Exercise inputs: Begin
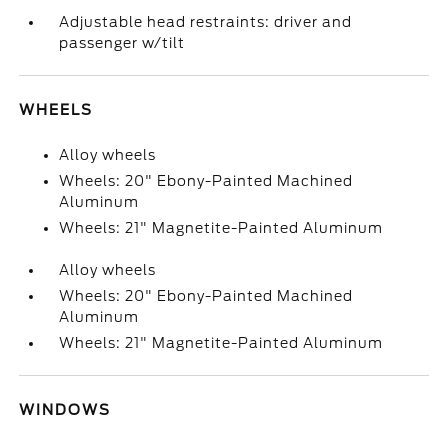
Adjustable head restraints: driver and
passenger w/tilt
WHEELS
Alloy wheels
Wheels: 20" Ebony-Painted Machined
Aluminum
Wheels: 21" Magnetite-Painted Aluminum
Alloy wheels
Wheels: 20" Ebony-Painted Machined
Aluminum
Wheels: 21" Magnetite-Painted Aluminum
WINDOWS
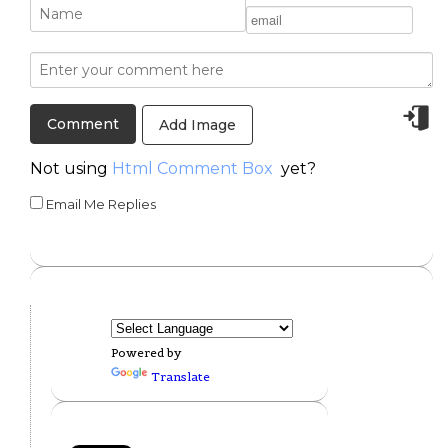
Add Image
Not using
Html Comment Box
yet?
Email Me Replies
Powered by
Translate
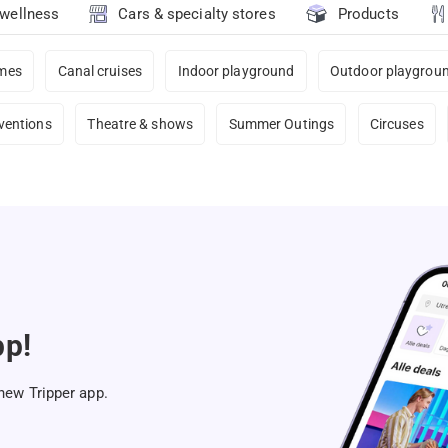
 wellness
Cars & specialty stores
Products
ames
Canal cruises
Indoor playground
Outdoor playgrou
ventions
Theatre & shows
Summer Outings
Circuses
pp!
 new Tripper app.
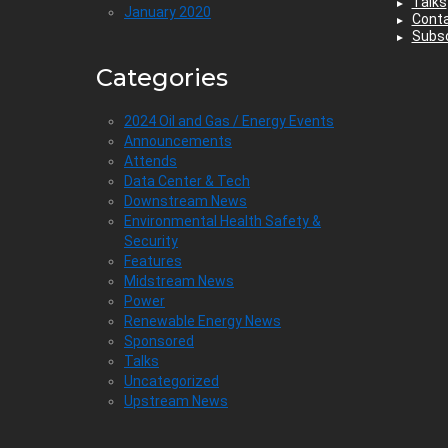
Talks
January 2020
Cont
Subsc
Categories
2024 Oil and Gas / Energy Events
Announcements
Attends
Data Center & Tech
Downstream News
Environmental Health Safety &
Security
Features
Midstream News
Power
Renewable Energy News
Sponsored
Talks
Uncategorized
Upstream News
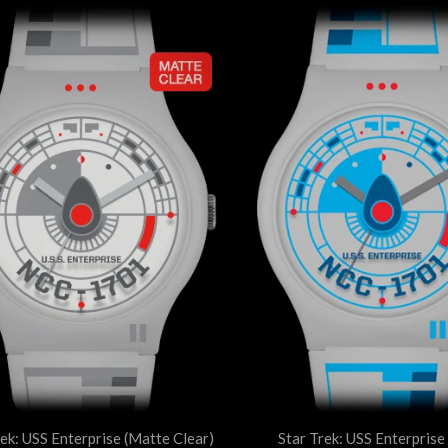
rek: USS Enterprise (Matte Clear)
Star Trek: USS Enterprise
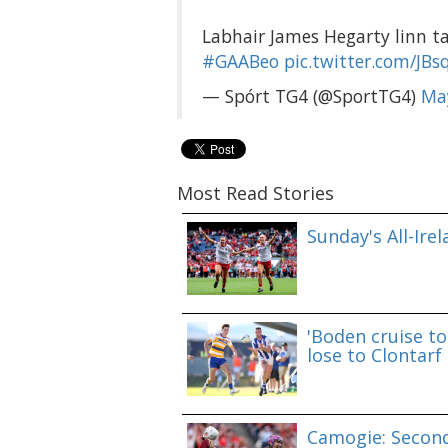
Labhair James Hegarty linn ta
#GAABeo
pic.twitter.com/JB
— Spórt TG4 (@SportTG4)
Ma
Most Read Stories
Sunday's All-Ire
'Boden cruise to
lose to Clontarf
Camogie: Second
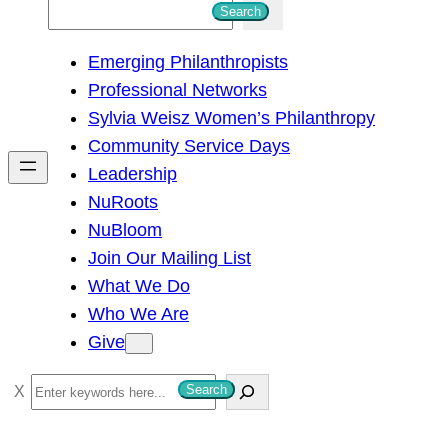
S
Search
e
Emerging Philanthropists
a
Professional Networks
r
Sylvia Weisz Women’s Philanthropy
c
Community Service Days
h
Leadership
NuRoots
NuBloom
Join Our Mailing List
What We Do
Who We Are
Give
S
Search
e
a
Exercise inputs: End
◆ **What the exercise asks**
In the copy, include no pictures, but repeat the listing exactly.

◆ **Task output**
Adjustable head restraints: driver and
passenger w/tilt
WHEELS
Alloy wheels
Wheels: 20" Ebony-Painted Machined
Aluminum
Wheels: 21" Magnetite-Painted Aluminum
Alloy wheels
Wheels: 20" Ebony-Painted Machined
Aluminum
Wheels: 21" Magnetite-Painted Aluminum
WINDOWS
Add Image
Not using
Html Comment Box
yet?
Email Me Replies
Powered by
Translate
 wellness
Cars & specialty stores
Products
ames
Canal cruises
Indoor playground
Outdoor playgrou
ventions
Theatre & shows
Summer Outings
Circuses
pp!
 new Tripper app.
Talks
January 2020
Cont
Subsc
Categories
2024 Oil and Gas / Energy Events
Announcements
Attends
Data Center & Tech
Downstream News
Environmental Health Safety &
Security
Features
Midstream News
Power
Renewable Energy News
Sponsored
Talks
Uncategorized
Upstream News
rek: USS Enterprise (Matte Clear)
Star Trek: USS Enterprise
Labhair James Hegarty linn ta
#GAABeo
pic.twitter.com/JB
— Spórt TG4 (@SportTG4)
Ma
Most Read Stories
Sunday's All-Ire
'Boden cruise to
lose to Clontarf
Camogie: Second
S
Search
e
Emerging Philanthropists
a
Professional Networks
r
Sylvia Weisz Women’s Philanthropy
c
Community Service Days
h
Leadership
NuRoots
NuBloom
Join Our Mailing List
What We Do
Who We Are
Give
S
Search
e
a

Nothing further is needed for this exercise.